Authors Hernández-Ojeda J, Román-Pintos LM, Rodríguez-Carrízalez AD, Troyo-Sanromán R, Cardona-Muñoz EG, Alatorre-Carranza MDP, Miranda-Díaz AG 

Received 4 April 2014

Accepted for publication 20 May 2014

Published 4 September 2014 Volume 2014:7 Pages 401—407

DOI https://doi.org/10.2147/DMSO.S65500

Checked for plagiarism Yes

Review by Single anonymous peer review

Peer reviewer comments 3



Jaime Hernández-Ojeda, Luis Miguel Román-Pintos, Adolfo Daniel Rodríguez-Carrízalez, Rogelio Troyo-Sanromán, Ernesto Germán Cardona-Muñoz, María del Pilar Alatorre-Carranza, Alejandra Guillermina Miranda-Díaz

Departamento de Fisiología, Centro Universitario de Ciencias de la Salud, Universidad de Guadalajara, Jalisco, México

Background: Diabetic neuropathy affects 50%–66% of patients with diabetes mellitus. Oxidative stress generates nerve dysfunction by causing segmental demyelinization and axonal degeneration. Antioxidants are considered to be the only etiologic management for diabetic polyneuropathy, and statins such as rosuvastatin increase nitric oxide bioavailability and reduce lipid peroxidation. The aim of this study was to evaluate the antioxidant effect of rosuvastatin in diabetic polyneuropathy.
Methods: We conducted a randomized, double-blind, placebo-controlled Phase IIa clinical trial in patients with type 2 diabetes and diabetic polyneuropathy (DPN) stage ≥1b. We allocated subjects to two parallel groups (1:1) that received rosuvastatin 20 mg or placebo for 12 weeks.
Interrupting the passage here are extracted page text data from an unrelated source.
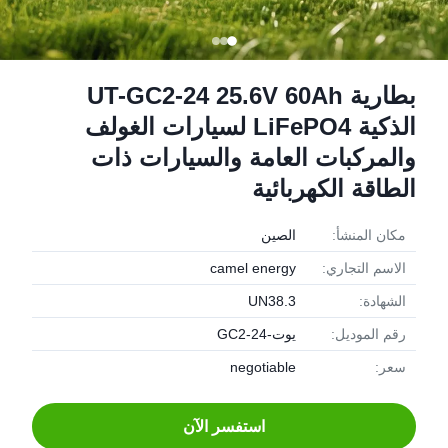
بطارية UT-GC2-24 25.6V 60Ah
الذكية LiFePO4 لسيارات الغولف
والمركبات العامة والسيارات ذات
الطاقة الكهربائية
مكان المنشأ:
الصين
الاسم التجاري:
camel energy
الشهادة:
UN38.3
رقم الموديل:
يوت-GC2-24
سعر:
negotiable
استفسر الآن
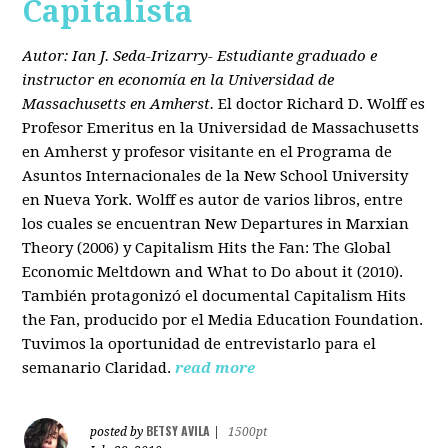
Capitalista
Autor: Ian J. Seda-Irizarry- Estudiante graduado e
instructor en economía en la Universidad de
Massachusetts en Amherst.
El doctor Richard D. Wolff es
Profesor Emeritus en la Universidad de Massachusetts
en Amherst y profesor visitante en el Programa de
Asuntos Internacionales de la New School University
en Nueva York. Wolff es autor de varios libros, entre
los cuales se encuentran New Departures in Marxian
Theory (2006) y Capitalism Hits the Fan: The Global
Economic Meltdown and What to Do about it (2010).
También protagonizó el documental Capitalism Hits
the Fan, producido por el Media Education Foundation.
Tuvimos la oportunidad de entrevistarlo para el
semanario Claridad.
read more
BETSY AVILA
posted by
|
1500pt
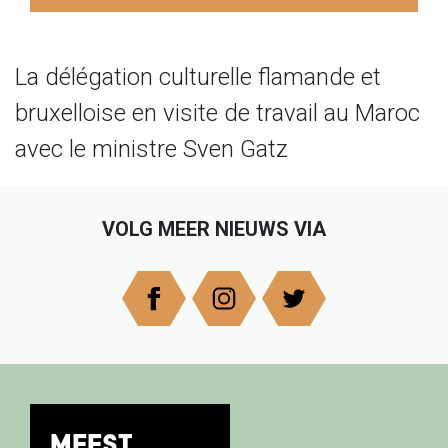
La délégation culturelle flamande et
bruxelloise en visite de travail au Maroc
avec le ministre Sven Gatz
VOLG MEER NIEUWS VIA
MEEST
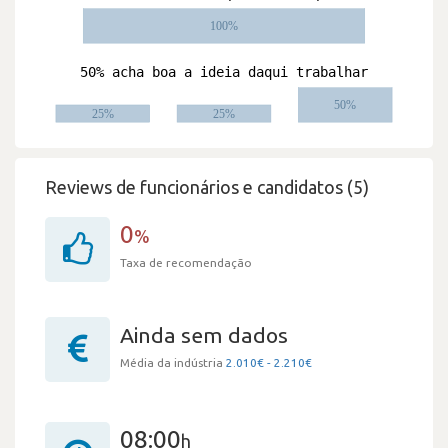
Reviews de funcionários e candidatos (5)
0
%
Taxa de recomendação
Ainda sem dados
Média da indústria
2.010€ - 2.210€
08:00
h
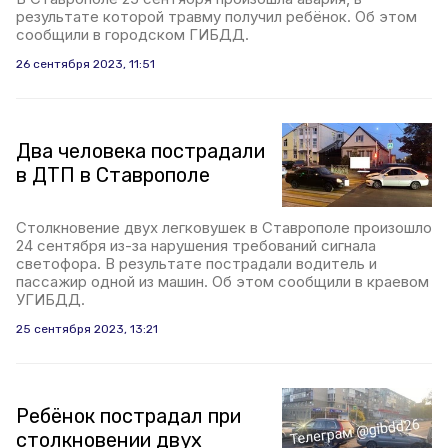
результате которой травму получил ребёнок. Об этом
сообщили в городском ГИБДД.
26 сентября 2023, 11:51
Два человека пострадали
в ДТП в Ставрополе
Столкновение двух легковушек в Ставрополе произошло
24 сентября из-за нарушения требований сигнала
светофора. В результате пострадали водитель и
пассажир одной из машин. Об этом сообщили в краевом
УГИБДД.
25 сентября 2023, 13:21
Ребёнок пострадал при
столкновении двух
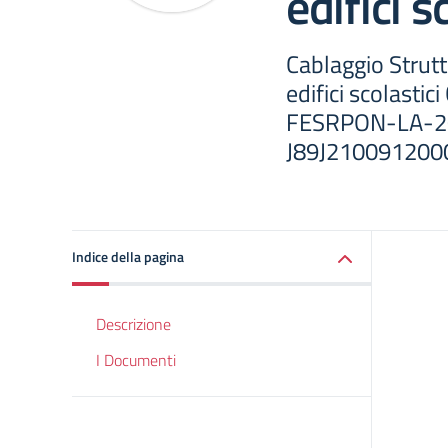
edifici s
Cablaggio Struttu
edifici scolastic
FESRPON-LA-2
J89J210091200
Indice della pagina
Descrizione
I Documenti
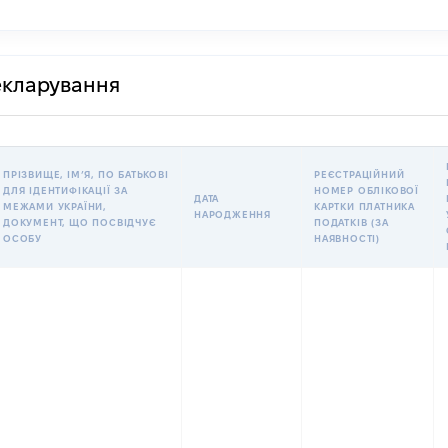
декларування
ПРІЗВИЩЕ, ІМʼЯ, ПО БАТЬКОВІ
РЕЄСТРАЦІЙНИЙ
ДЛЯ ІДЕНТИФІКАЦІЇ ЗА
НОМЕР ОБЛІКОВОЇ
ДАТА
МЕЖАМИ УКРАЇНИ,
КАРТКИ ПЛАТНИКА
НАРОДЖЕННЯ
ДОКУМЕНТ, ЩО ПОСВІДЧУЄ
ПОДАТКІВ (ЗА
ОСОБУ
НАЯВНОСТІ)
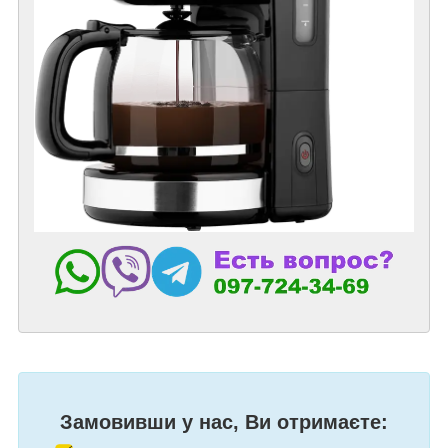
Замовивши у нас, Ви отримаєте:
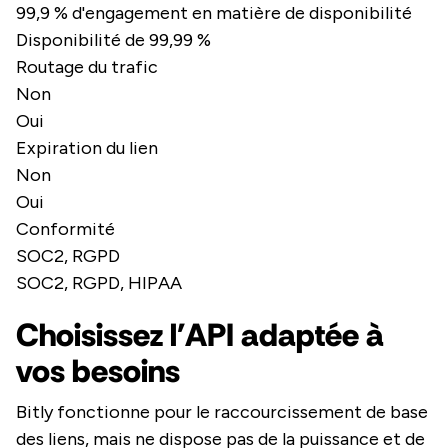
99,9 % d'engagement en matière de disponibilité
Disponibilité de 99,99 %
Routage du trafic
Non
Oui
Expiration du lien
Non
Oui
Conformité
SOC2, RGPD
SOC2, RGPD, HIPAA
Choisissez l'API adaptée à
vos besoins
Bitly fonctionne pour le raccourcissement de base
des liens, mais ne dispose pas de la puissance et de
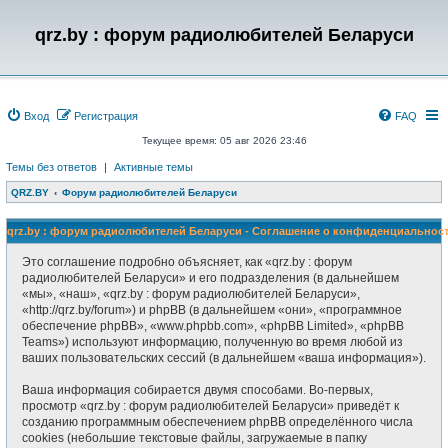
qrz.by : форум радиолюбителей Беларуси
Вход
Регистрация
FAQ
Текущее время: 05 авг 2026 23:46
Темы без ответов
|
Активные темы
QRZ.BY
Форум радиолюбителей Беларуси
qrz.by : форум радиолюбителей Беларуси - Соглашение о конфиденциальнос
Это соглашение подробно объясняет, как «qrz.by : форум
радиолюбителей Беларуси» и его подразделения (в дальнейшем
«мы», «наш», «qrz.by : форум радиолюбителей Беларуси»,
«http://qrz.by/forum») и phpBB (в дальнейшем «они», «программное
обеспечение phpBB», «www.phpbb.com», «phpBB Limited», «phpBB
Teams») используют информацию, полученную во время любой из
ваших пользовательских сессий (в дальнейшем «ваша информация»).
Ваша информация собирается двумя способами. Во-первых,
просмотр «qrz.by : форум радиолюбителей Беларуси» приведёт к
созданию программным обеспечением phpBB определённого числа
cookies (небольшие текстовые файлы, загружаемые в папку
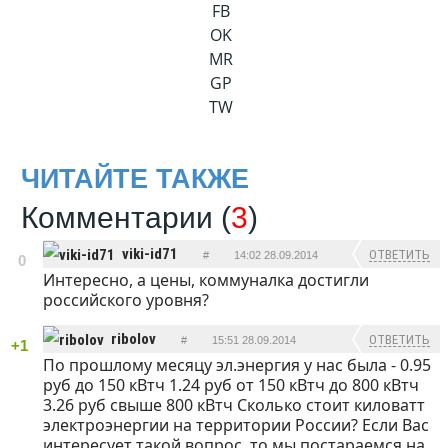
FB
OK
MR
GP
TW
ЧИТАЙТЕ ТАКЖЕ
Комментарии (
3
)
viki-id71
ОТВЕТИТЬ
#
14:02 28.09.2014
0
Интересно, а цены, коммуналка достигли
российского уровня?
ribolov
ОТВЕТИТЬ
#
15:51 28.09.2014
+1
По прошлому месяцу эл.энергия у нас была - 0.95
руб до 150 кВтч 1.24 руб от 150 кВтч до 800 кВтч
3.26 руб свыше 800 кВтч Сколько стоит киловатт
электроэнергии на территории России? Если Вас
интересует такой вопрос, то мы постараемся на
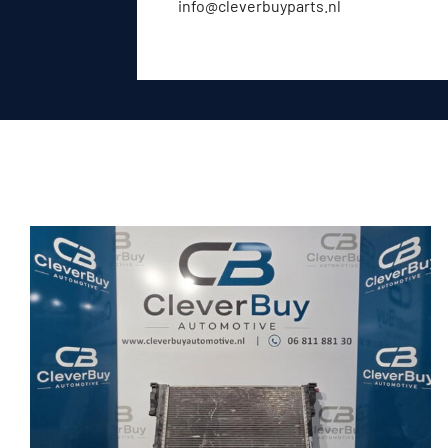
info@cleverbuyparts.nl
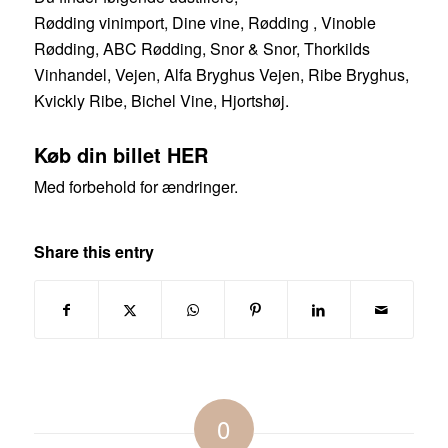
Rødding vinimport, Dine vine, Rødding , Vinoble
Rødding, ABC Rødding, Snor & Snor, Thorkilds
Vinhandel, Vejen, Alfa Bryghus Vejen, Ribe Bryghus,
Kvickly Ribe, Bichel Vine, Hjortshøj.
Køb din billet
HER
Med forbehold for ændringer.
Share this entry
0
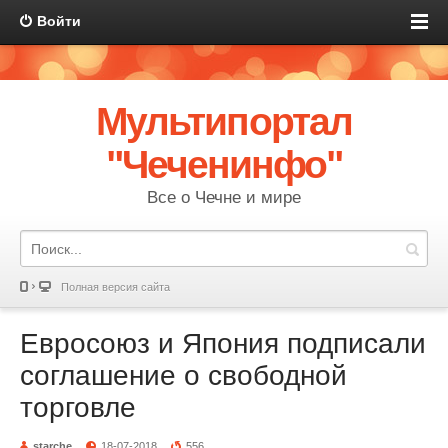
Войти
Мультипортал
"Чеченинфо"
Все о Чечне и мире
Полная версия сайта
Евросоюз и Япония подписали
соглашение о свободной
торговле
starche
18-07-2018
556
Primary outcomes were neuropathic symptom score, disability score, and nerve conduction studies, and secondary outcomes were glycemic control, lipid and hepatic profile, lipid peroxidation, and nerve growth factor beta (NGF-β) levels.
Results: Both groups were of similar age and duration since diagnosis of diabetes and DPN. We observed improvement of DPN in the rosuvastatin group from stage 2a (88.2%) to stage 1b (41.2%), improvement of neuropathic symptom score from 4.5±2 to 2.4±1.8, and significant (P=0.001) reductions of peroneal nerve conduction velocity (from 40.8±2.2 to 42.1±1.6 seconds) and lipid peroxidation (from 25.4±2 to 12.2±4.0 nmol/mL), with no significant change in glycemic control or β-NGF.
Conclusion: The severity, symptoms, and nerve conduction parameters of DPN improved after 12 weeks of treatment with rosuvastatin. These beneficial effects appear to be attributable to reductions in lipid peroxidation and oxidative stress.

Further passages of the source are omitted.